“Fake Patients” May Answer Demand for Big Health Data

Simulated EHRs could safeguard and expand data sharing.

Machine learning has enabled unprecedented power to mine medical insights from large sets of electronic health records (EHRs). However, as recent headlines attest, this new frontier – in which hospital systems are tasked with housing, protecting and ethically sharing huge repositories of EHRs – is fraught with ongoing risk.

A solution may lie in new technology to generate “fake patients” using simulated EHRs, says Bradley Malin, Ph.D., vice chair for research affairs in the Department of Biomedical Informatics at Vanderbilt University Medical Center. Generative adversarial network (GAN) technology, a style of machine learning, has been lauded for some time as a means of simulating patients for large-scale research.

“No one record matches up with a real person, but the records are ‘trained’ through many iterations to yield the same predictive power.”

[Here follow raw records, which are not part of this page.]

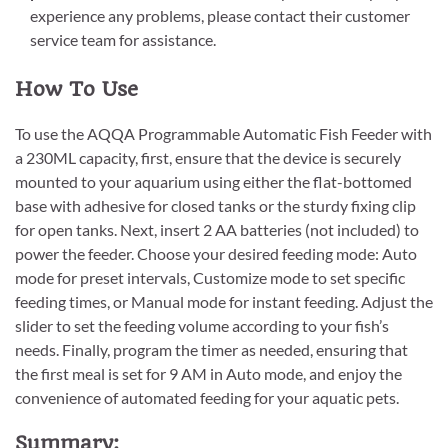
experience any problems, please contact their customer
service team for assistance.
How To Use
To use the AQQA Programmable Automatic Fish Feeder with
a 230ML capacity, first, ensure that the device is securely
mounted to your aquarium using either the flat-bottomed
base with adhesive for closed tanks or the sturdy fixing clip
for open tanks. Next, insert 2 AA batteries (not included) to
power the feeder. Choose your desired feeding mode: Auto
mode for preset intervals, Customize mode to set specific
feeding times, or Manual mode for instant feeding. Adjust the
slider to set the feeding volume according to your fish’s
needs. Finally, program the timer as needed, ensuring that
the first meal is set for 9 AM in Auto mode, and enjoy the
convenience of automated feeding for your aquatic pets.
Summary:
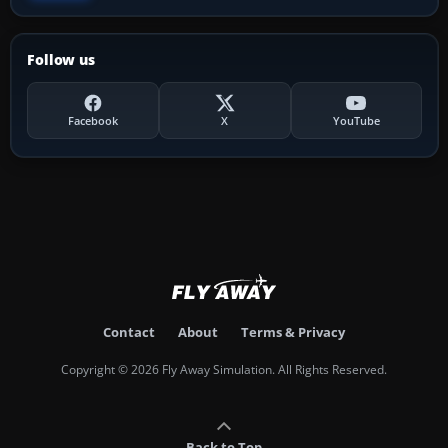
Follow us
Facebook
X
YouTube
Contact
About
Terms & Privacy
Copyright © 2026 Fly Away Simulation. All Rights Reserved.
Back to Top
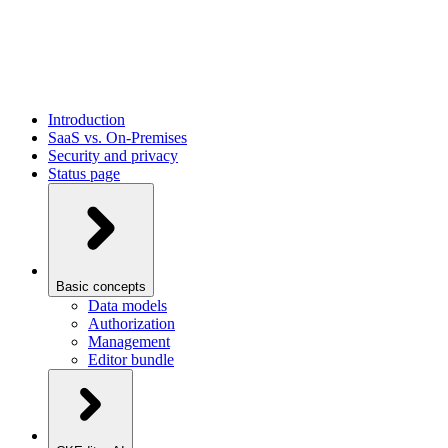
Introduction
SaaS vs. On-Premises
Security and privacy
Status page
Basic concepts
Data models
Authorization
Management
Editor bundle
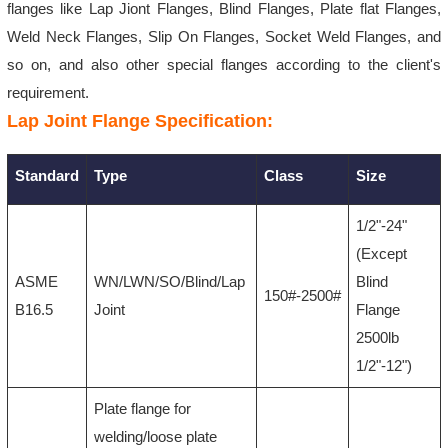
flanges like Lap Jiont Flanges, Blind Flanges,
Plate flat Flanges,
Weld Neck Flanges, Slip On Flanges, Socket Weld Flanges, and
so on, and also other special flanges according to the client's
requirement.
Lap Joint Flange Specification:
Standard
Type
Class
Size
1/2"-24"
(Except
ASME
WN/LWN/SO/Blind/Lap
Blind
150#-2500#
B16.5
Joint
Flange
2500lb
1/2"-12")
Plate flange for
welding/loose plate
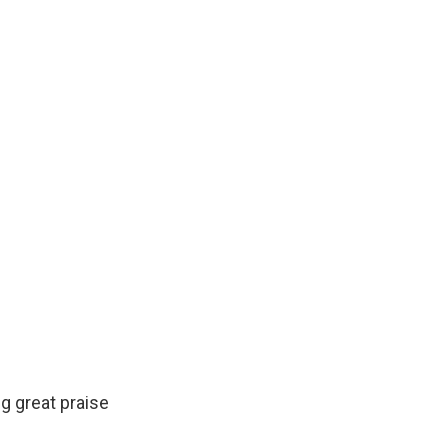
g great praise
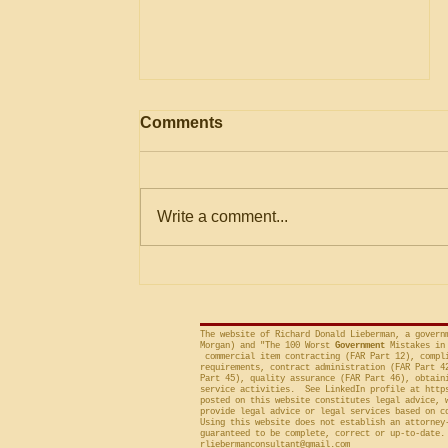
Information on Lowest
Comments
Price Technically
Acceptable (LPTA) Process
Recently, the Government
Accountability Office (“GAO”)
Write a comment...
issued a report on the Lowest
Price Technically Acceptable
(“LPTA”) process of...
The website of Richard Donald Lieberman, a govern
Morgan) and "The 100 Worst
Government
Mistakes in 
commercial item contracting (FAR Part 12), compli
requirements, contract administration (FAR Part 4
Part 45), quality assurance (FAR Part 46), obtain
service activities. See LinkedIn profile at
http
posted on this website constitutes legal advice, 
provide legal advice or legal services based on c
Using this website does not establish an attorney
guaranteed to be complete, correct or up-to-date.
rliebermanconsultant@gmail.com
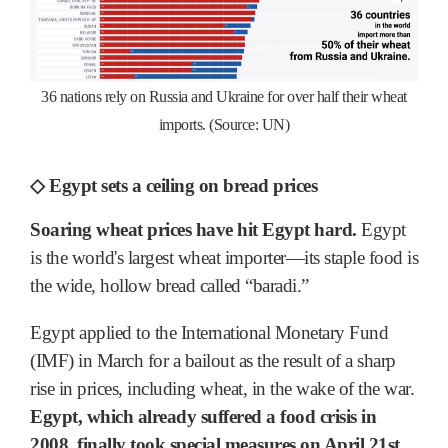
36 nations rely on Russia and Ukraine for over half their wheat
imports. (Source: UN)
◇ Egypt sets a ceiling on bread prices
Soaring wheat prices have hit Egypt hard.
Egypt
is the world's largest wheat importer―its staple food is
the wide, hollow bread called “baradi.”
Egypt applied to the International Monetary Fund
(IMF) in March for a bailout as the result of a sharp
rise in prices, including wheat, in the wake of the war.
Egypt, which already suffered a food crisis in
2008, finally took special measures on April 21st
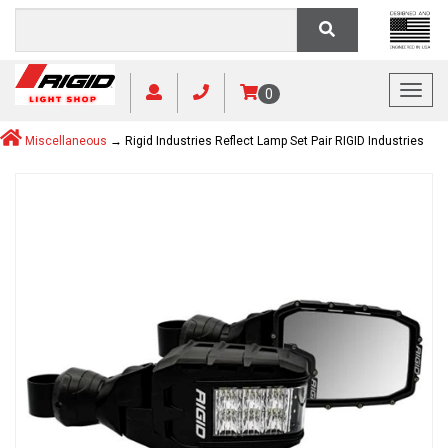
Toggl
0
Miscellaneous
→ Rigid Industries Reflect Lamp Set Pair RIGID Industries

“With GAN machine learning, no one record matches up with a real person, but the records are ‘trained’ through many iterations to yield the same predictive power as the real records would,” Malin explained. “If you are using the data for training machine learning methodology, it is clearly the way to go.”

A Game of Approximation

GANs operate in a sort of cat and mouse game, wherein the machine learning model is continually challenged to detect what is real and what is machine-generated. With enough iterations, and with the right data tweaking each time, the divergence between a real and simulated artifact narrows until it is within the desired range.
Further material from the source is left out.